Even in the bars, they give you napkins made out of paper that doesn't absorb, so that you have to use a ridiculously extravagant amount of them. And due to a complete and systematic lack of bins in these bars, like a naughty child you have to gleefully throw all those discarded tissues right onto the nasty floor, until at the end of the day you're sat in an oversized ashtray and they finally sweep up the rubbish and the ashes and cigarette butts (because no health freaks refuse you to smoke in public in Spain!). Only then will they put all of that trash in a bin liner that, in more practical cultures, it all went straight into in the first place… And let's not forget the siesta—two hours of sleep or fucking in the middle of the work day, which snowballs your schedule to the point where you don't eat dinner until ten at night—again, against the express advice of your physician.

These self-indulgent, non-functionalistic routines, rituals and ways to go about everyday life, some of them bordering on the idiotic, all amount to one defiant rebellion against the grinding boredom, grim inevitabilities and unhappy accidents of human existence. Rationality's got nuthin' on the complexity and immensity of life, to the point where living your life sensibly isn't sensible at all, so you may as well move to Spain and enjoy yerself!

Or, in lieu of that, listen to some great Spanish-language music, from Spain and equally groovy (if not more so) South America—where mothers pushing prams sexually harrass you in the street and little Lolitas on scooters wolf whistle like hardened construction workers as they drive past. Where the girls are fiery and prone to a violence that defies the dull demands and expectations heaped upon their gender.

Naturally, in the long run the Latin passion, heat, possessiveness, faked intimacy and lack of both punctuality and a neat social order will prove grating on a northern European, but let's pretend I'm not Norwegian for now and that the New World of South America is the Promised Land. In such a promised land, I would like the soundtrack to sound something like this:


These dilettante rockers didn't invent or even re-invent the wheel, but they made something that lasts to this day—a mix of fun, sex and anxiety that's unaffected by nostalgia, irony, pretentions of cool, etc. In addition to a couple of deranged Peruvian originals (check out the cojones on track 21! And 22 gives Norwegian black metal a run for its money any day), there's the unexpected rendition of Desmond Dekker's golden ska oldie «Israelites», as well as a whole host of Spanish language covers of British and US American garage rock staples like «Hey Joe», «Gloria», «Pushin' too Hard», «Little Girl», «Take a Heart», «19th Nervous Breakdown», «For Your Love»… There's the ultimate version of «Wild Thing», rather freely translated as «Loco te patina el coco», performed by some joker calling himself Juan El Matemático (who competes with Los Johnny Jets for best artist name on this comp). Bo Diddley's no-nonsense warning «Mama, Keep Your Big Mouth Shut» becomes even less of a compromise as «Hey, monstro».

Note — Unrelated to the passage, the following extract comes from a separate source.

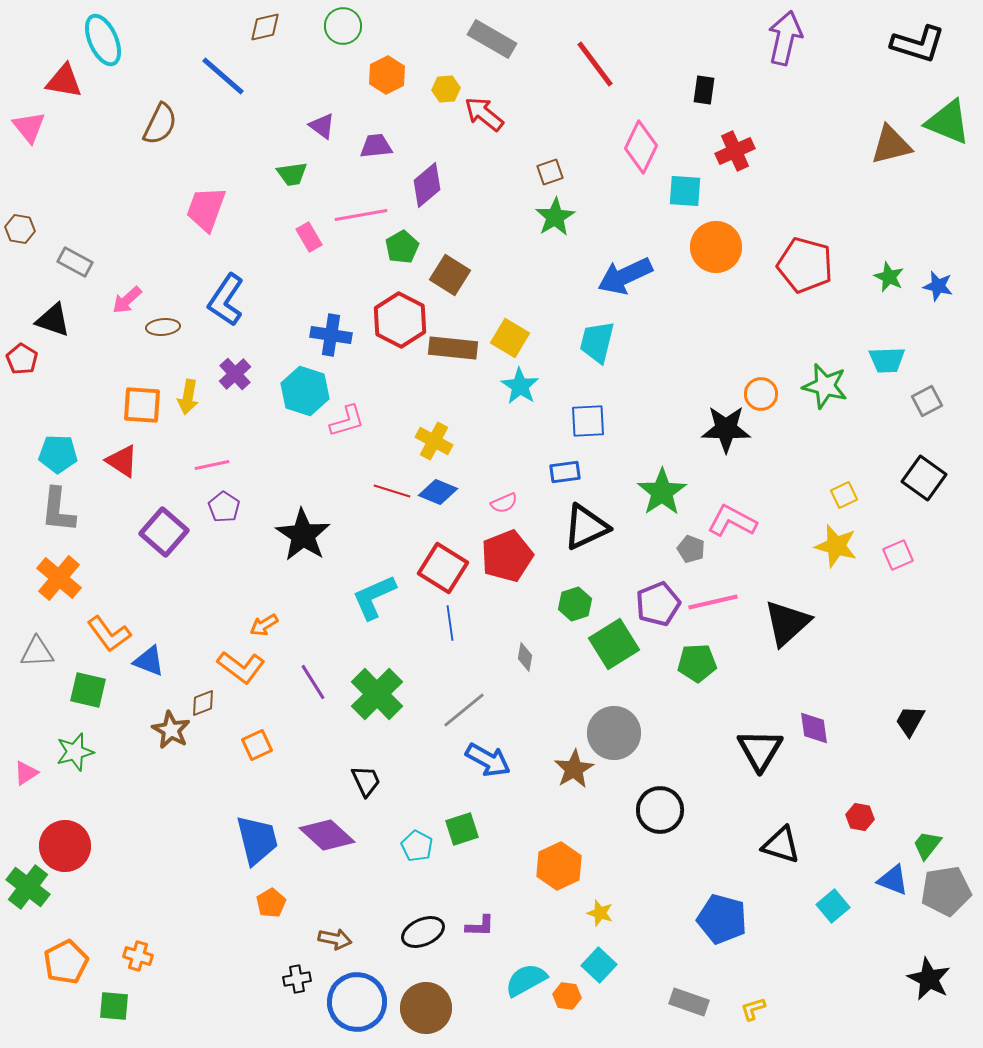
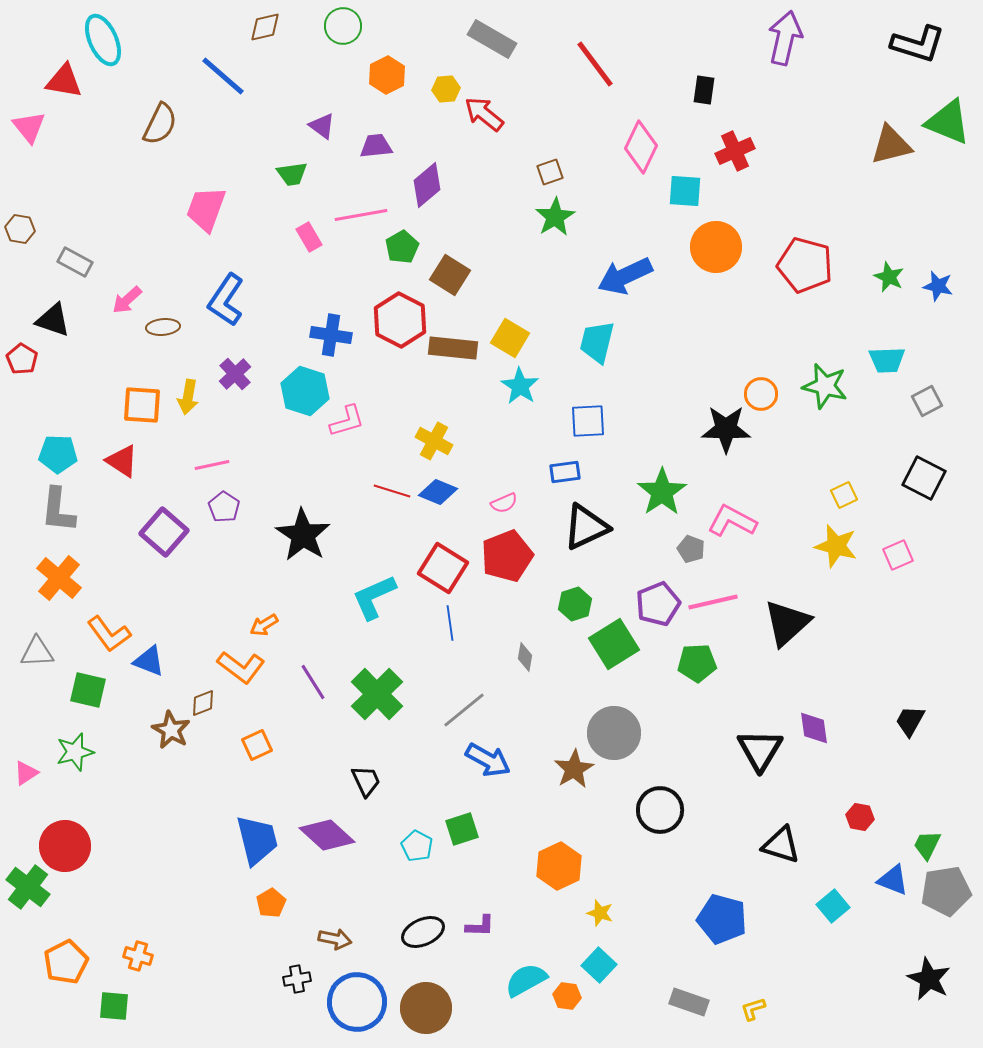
black square at (924, 478): rotated 9 degrees counterclockwise
green trapezoid at (927, 845): rotated 12 degrees counterclockwise
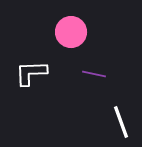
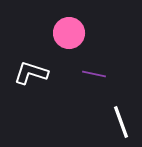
pink circle: moved 2 px left, 1 px down
white L-shape: rotated 20 degrees clockwise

Incidentally, there's only one group on here from Spain (I think—some of them I don't know where the hell they're from). Others are from Mexico, some Colombia, some Peru, one from Brazil. I suspect Argentina, Chile and/or Uruguay (or was it Paraguay?) may also be represented, but who knows and who cares, it's all in Spanish and it kicks culo. Some of these tracks are so obscure you wouldn't even be able to find them on secondhand vinyl—you're lucky to get them as low bitrate mp3s after thoroughly scouring the Internet for amateurish Third World music obsessives' dodgy uploads, so don't come pissing and moaning just because some of the tracks are as low as 160kbps and full of vinyl crackle and hiss. The wildest music most true to the spirit of rock'n'roll was never about high fidelity, anyway.

So, roqueros y roqueras, bring out the tapas, cocaine and sexism, and rock out to these scuzzy southern sounds of the '60s. ¡Viva España! and all of her former colonies and la revolución! Rock y roll!